Monday, June 9, 2008

The ‘Flame Queen’ May Fetch $250,000

JCK -- An opal collection highlighted by what is arguably the most famous opal in the world—dubbed the "Flame Queen,"—the 263.18-cts. Gemstone will be part of Bonhams & Butterfields Natural History auction, scheduled for June 22 at the auction house’s San Francisco and Los Angeles locations.

The "Flame Queen" is oval in shape with a flat central dome surrounded by a blue-green band - lending it the appearance of a fried egg. It’s not only famous for its extraordinary large size (263.18-carats) but also but also for its unusual shape and color pattern.

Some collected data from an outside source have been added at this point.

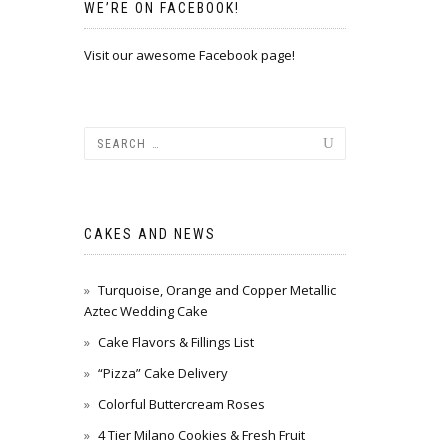
WE’RE ON FACEBOOK!
Visit our awesome Facebook page!
CAKES AND NEWS
Turquoise, Orange and Copper Metallic
Aztec Wedding Cake
Cake Flavors & Fillings List
“Pizza” Cake Delivery
Colorful Buttercream Roses
4 Tier Milano Cookies & Fresh Fruit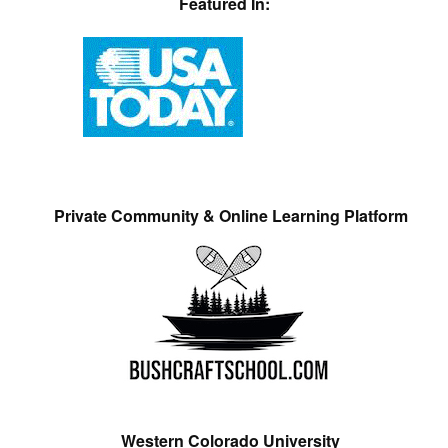
Featured In:
Private Community & Online Learning Platform
Western Colorado University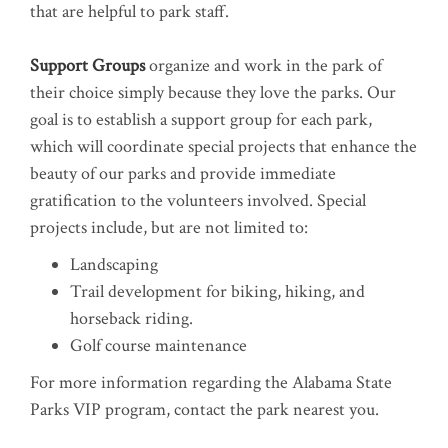
that are helpful to park staff.
Support Groups
organize and work in the park of
their choice simply because they love the parks. Our
goal is to establish a support group for each park,
which will coordinate special projects that enhance the
beauty of our parks and provide immediate
gratification to the volunteers involved. Special
projects include, but are not limited to:
Landscaping
Trail development for biking, hiking, and
horseback riding.
Golf course maintenance
For more information regarding the Alabama State
Parks VIP program, contact the park nearest you.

The auction house said the legendary opal could bring as much as $250,000. Other opals in the collection include the "pineapple" (estimated price $40/50,000); and a pure black opal-filled Yowah nut (a type of nodule-estimated to bring $65/80,000).

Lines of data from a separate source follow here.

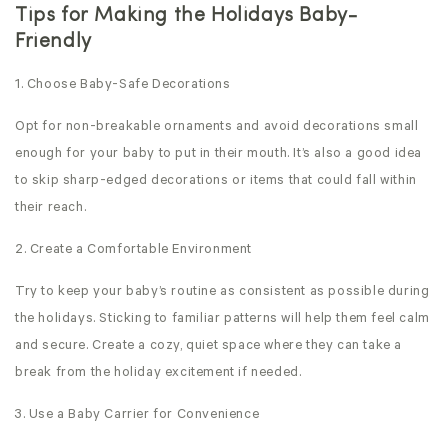
Tips for Making the Holidays Baby-
Friendly
1. Choose Baby-Safe Decorations
Opt for non-breakable ornaments and avoid decorations small
enough for your baby to put in their mouth. It’s also a good idea
to skip sharp-edged decorations or items that could fall within
their reach.
2. Create a Comfortable Environment
Try to keep your baby’s routine as consistent as possible during
the holidays. Sticking to familiar patterns will help them feel calm
and secure. Create a cozy, quiet space where they can take a
break from the holiday excitement if needed.
3. Use a Baby Carrier for Convenience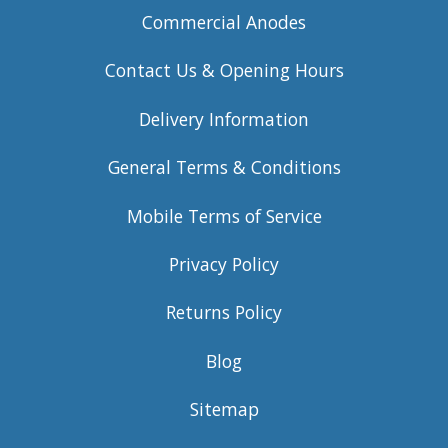
Commercial Anodes
Contact Us & Opening Hours
Delivery Information
General Terms & Conditions
Mobile Terms of Service
Privacy Policy
Returns Policy
Blog
Sitemap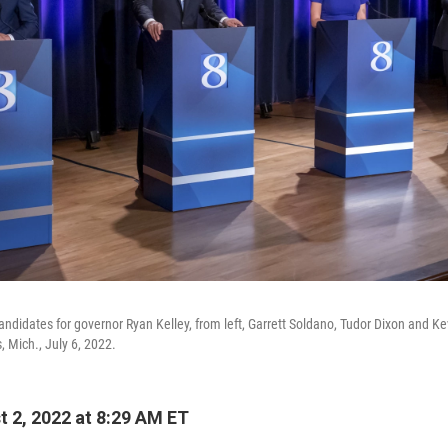
ndidates for governor Ryan Kelley, from left, Garrett Soldano, Tudor Dixon and Ke
, Mich., July 6, 2022.
 2, 2022 at 8:29 AM ET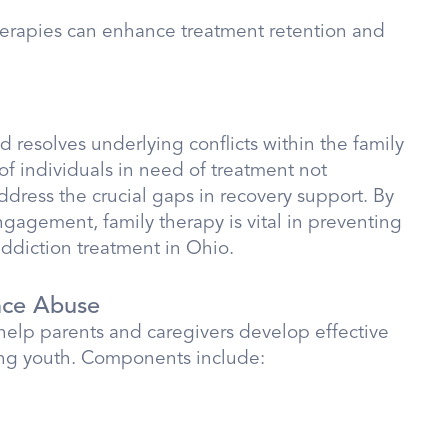
therapies can enhance treatment retention and
 resolves underlying conflicts within the family
of individuals in need of treatment not
address the crucial gaps in recovery support. By
gagement, family therapy is vital in preventing
ddiction treatment in Ohio.
nce Abuse
help parents and caregivers develop effective
ong youth. Components include: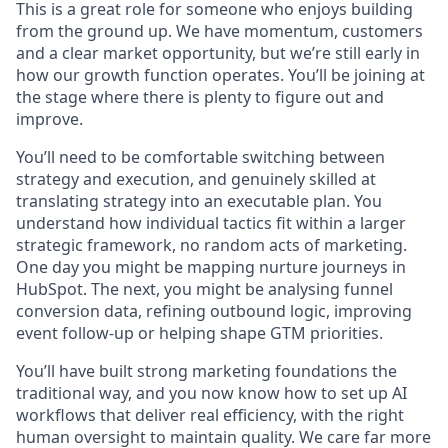
This is a great role for someone who enjoys building
from the ground up. We have momentum, customers
and a clear market opportunity, but we’re still early in
how our growth function operates. You’ll be joining at
the stage where there is plenty to figure out and
improve.
You’ll need to be comfortable switching between
strategy and execution, and genuinely skilled at
translating strategy into an executable plan. You
understand how individual tactics fit within a larger
strategic framework, no random acts of marketing.
One day you might be mapping nurture journeys in
HubSpot. The next, you might be analysing funnel
conversion data, refining outbound logic, improving
event follow-up or helping shape GTM priorities.
You’ll have built strong marketing foundations the
traditional way, and you now know how to set up AI
workflows that deliver real efficiency, with the right
human oversight to maintain quality. We care far more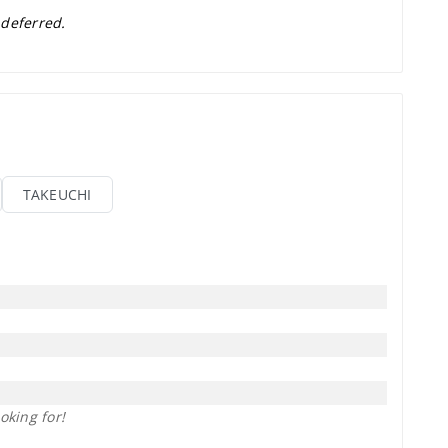
 deferred.
TAKEUCHI
oking for!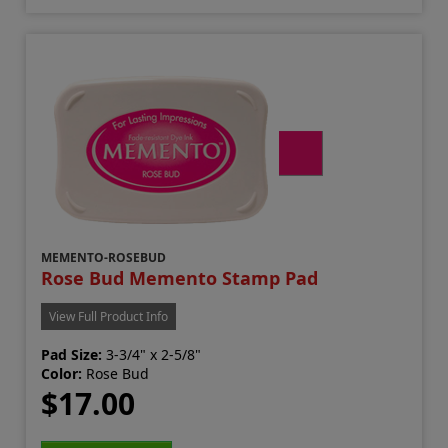
MEMENTO-ROSEBUD
Rose Bud Memento Stamp Pad
View Full Product Info
Pad Size:
3-3/4" x 2-5/8"
Color:
Rose Bud
$17.00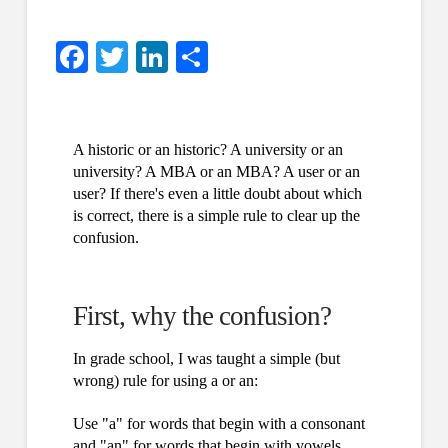
Facebook
Twitter
LinkedIn
Share
A historic or an historic? A university or an
university? A MBA or an MBA? A user or an
user? If there's even a little doubt about which
is correct, there is a simple rule to clear up the
confusion.
First, why the confusion?
In grade school, I was taught a simple (but
wrong) rule for using a or an:
Use "a" for words that begin with a consonant
and "an" for words that begin with vowels.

The Flame Queen was found at the Lightning Ridge black opal mine in Australia in 1915 by miners Jack Philips, Walter Bradley and “Irish” Joe Hegarty. The most unusual color pattern of this opal is best described as having the appearance of a fried egg—gemologically known as the “eye-of-opal” effect—created when opal infills a cavity. The Flame Queen is the best known gem of this type. Polished as a broad, pear-shaped buff top cabochon, its flashes change from vivid red to fiery bronze when viewed from different angles and in different light.